My "research" turns up these organizations professsing no charge for SAR:
http://www.king5.com/news/Charge-for-search-and-rescue-186891122.html
http://www.mra.org/about/faqs/21-what-is-mras-position-on-charging-for-search-and-rescue
http://www.mra.org/images/stories/docs/MRAChargePosition.pdf
http://www.nationalparkstraveler.com/2009/05/billing-search-and-rescue-missions-yes-or-no
http://adventure.howstuffworks.com/pay-for-search-and-rescue2.htm

So, please list ones that do charge. Shouldn't be hard, you said there are many.
post #41 of 42
Quote:
Originally Posted by huhh View Post
 

So how do you practice with a rented beacon?  You would have to rent the same brand and model every time, and whenever you have free time to just practice...waste of money IMO. 

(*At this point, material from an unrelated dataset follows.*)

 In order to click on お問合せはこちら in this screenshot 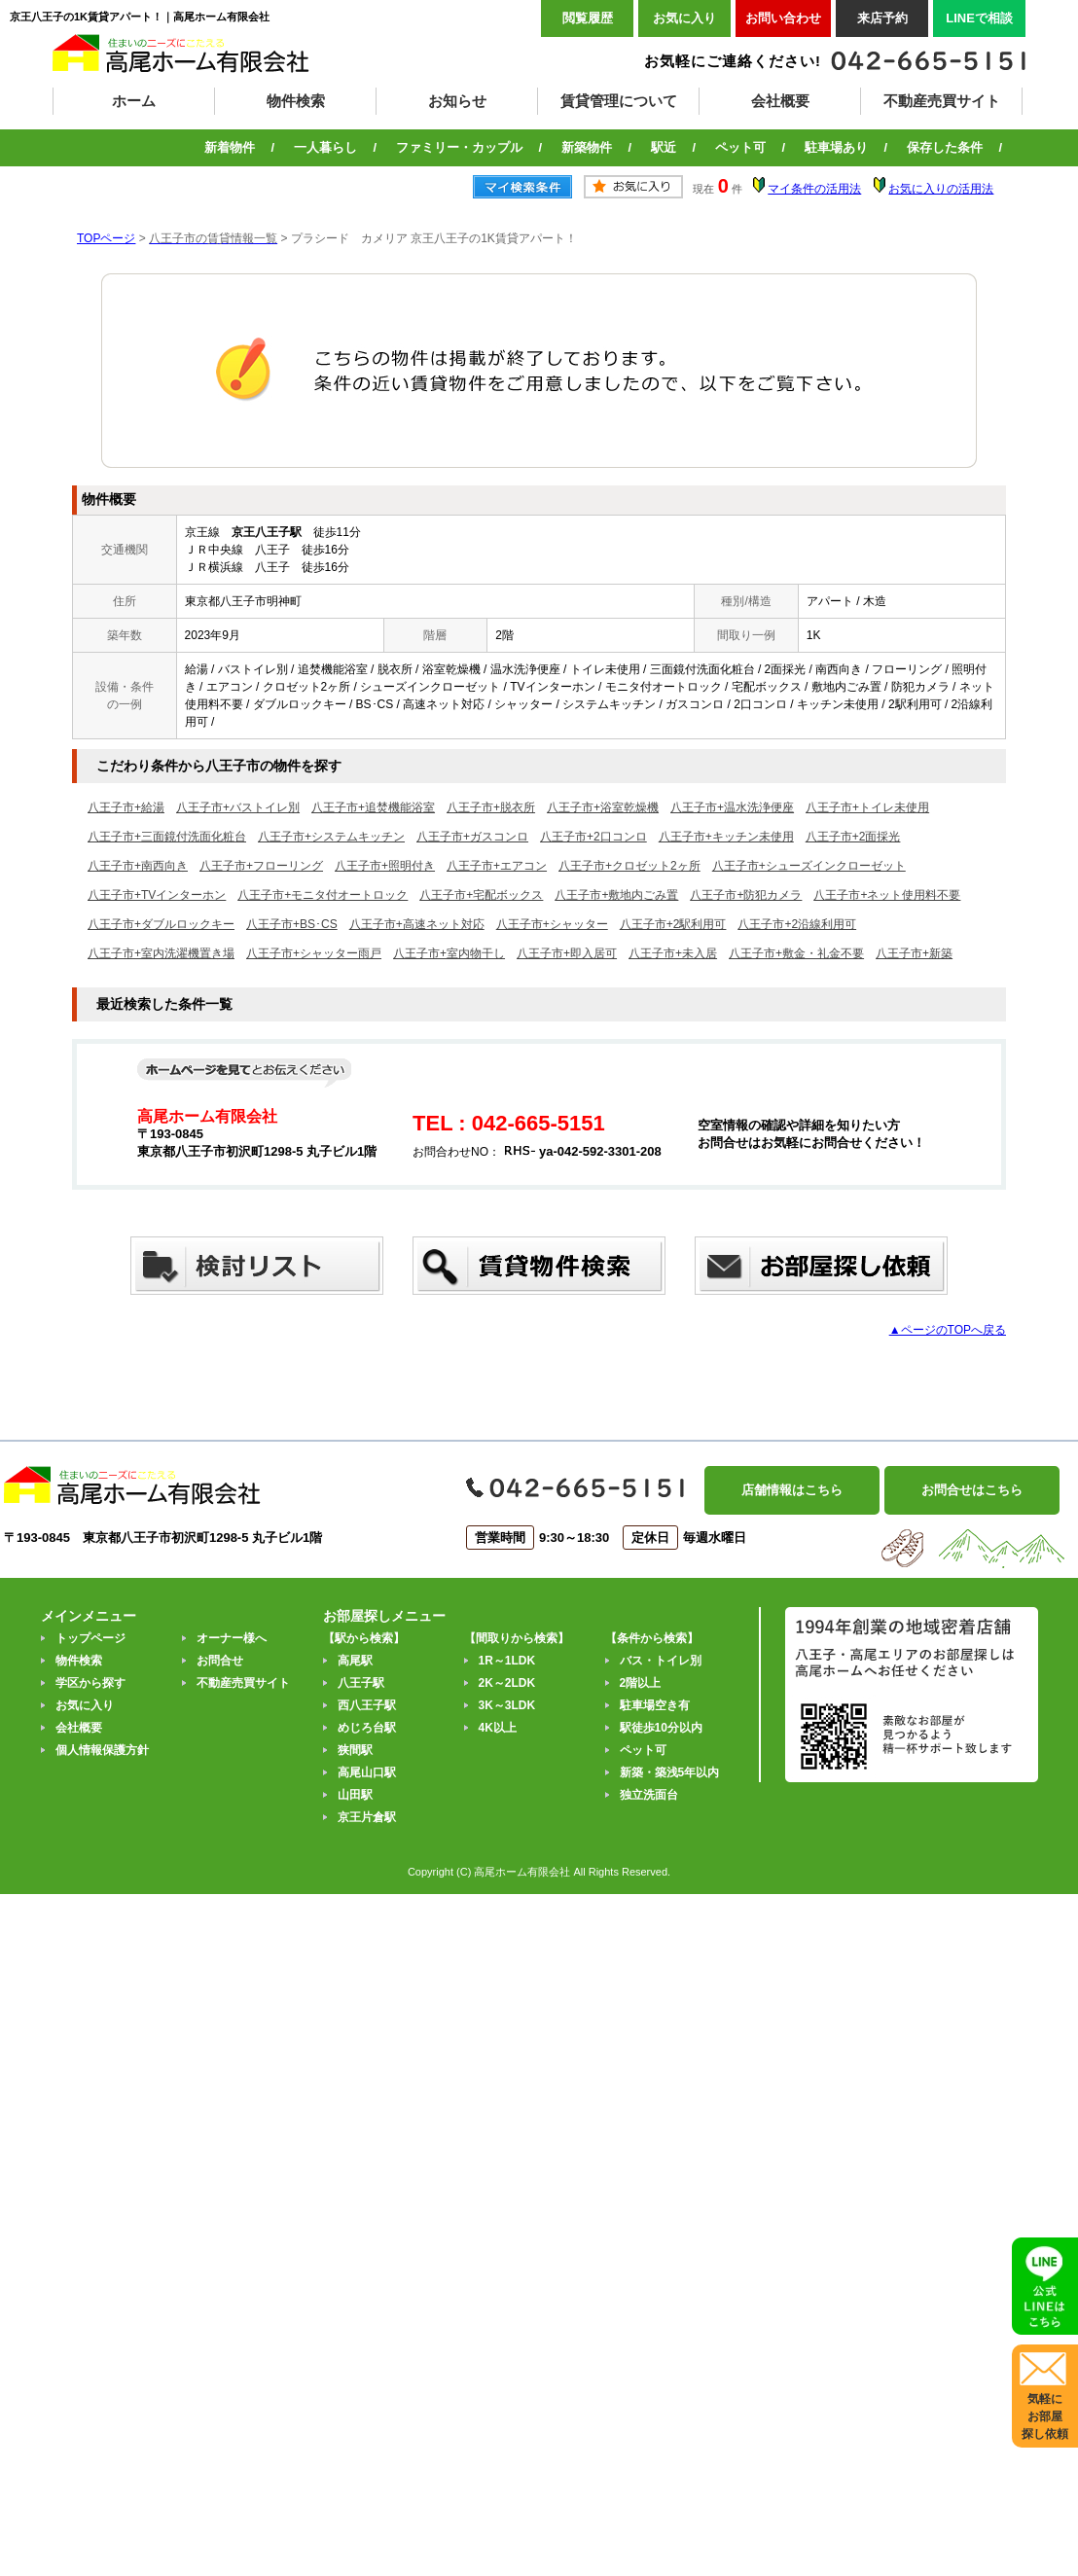 , I will do `click(972, 1490)`.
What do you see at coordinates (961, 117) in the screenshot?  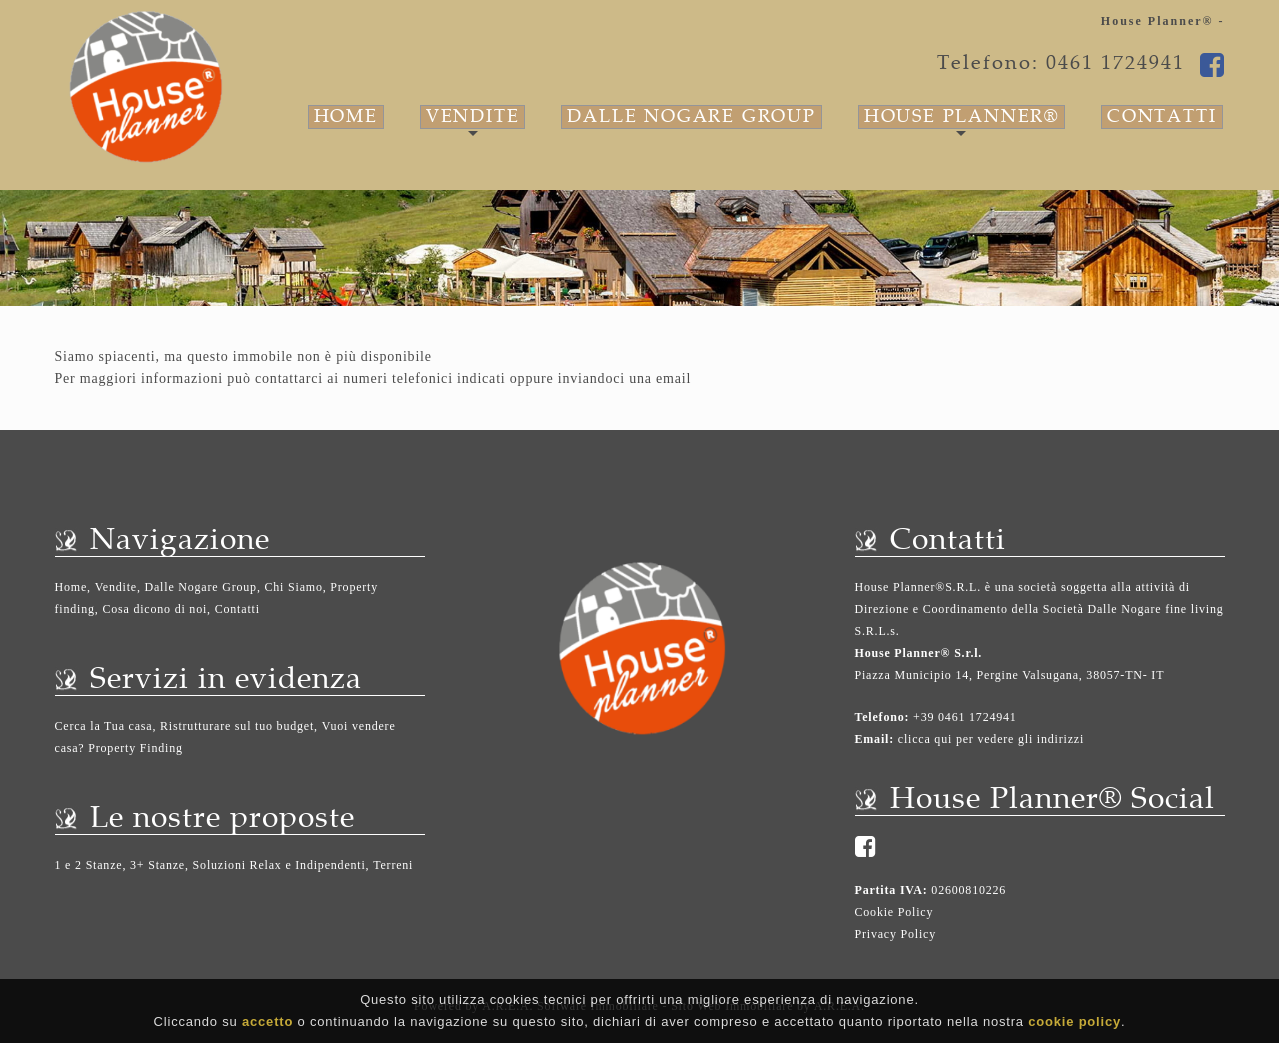 I see `House Planner®` at bounding box center [961, 117].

The reality is that a rented beacon would more likely be a "body locator" in an avalanche.  Better than no beacon at all, statistically, and that's what this exercise is. Statistics. My sense is that perhaps 1000 or so BC trips are made every weekend by folks on skies, snow shoes and snowmobiles without beacons and/or knowledge and they somehow survive. I'm lucky to have a very experienced and cautious partner for my back country tours who is also a realist. After our beacon check it goes something like this. "I've judged that the conditions are solid on the aspects that I've chosen for us to ski. If you do happen to get caught,  I'll dig you out. If I get caught, I'm screwed. We'll keep in under 25 deg as much as possible." 

 

I would recommend to anyone skiing out west, in or outside of the ropes, to at least read "Staying Alive in Avalanche Terrain" to get some basic knowledge.

post #42 of 42
Quote:
Originally Posted by wooley12 View Post
 


The reality is that a rented beacon would more likely be a "body locator" in an avalanche.  Better than no beacon at all, statistically, and that's what this exercise is. Statistics. My sense is that perhaps 1000 or so BC trips are made every weekend by folks on skies, snow shoes and snowmobiles without beacons and/or knowledge and they somehow survive. I'm lucky to have a very experienced and cautious partner for my back country tours who is also a realist. After our beacon check it goes something like this. "I've judged that the conditions are solid on the aspects that I've chosen for us to ski. If you do happen to get caught,  I'll dig you out. If I get caught, I'm screwed. We'll keep in under 25 deg as much as possible." 

 

 

 

Only reason I know is we had a friend who forgot his beacon when he flew out last year. Anyways there was only one place in Summit/Eagle county that would rent us gear. Lots of places say online they do but they either meant you could rent gear when you hired a guide or no longer did it. We talked to the shop and they said that only like 2-3 other shops in Colorado still rented out just gear.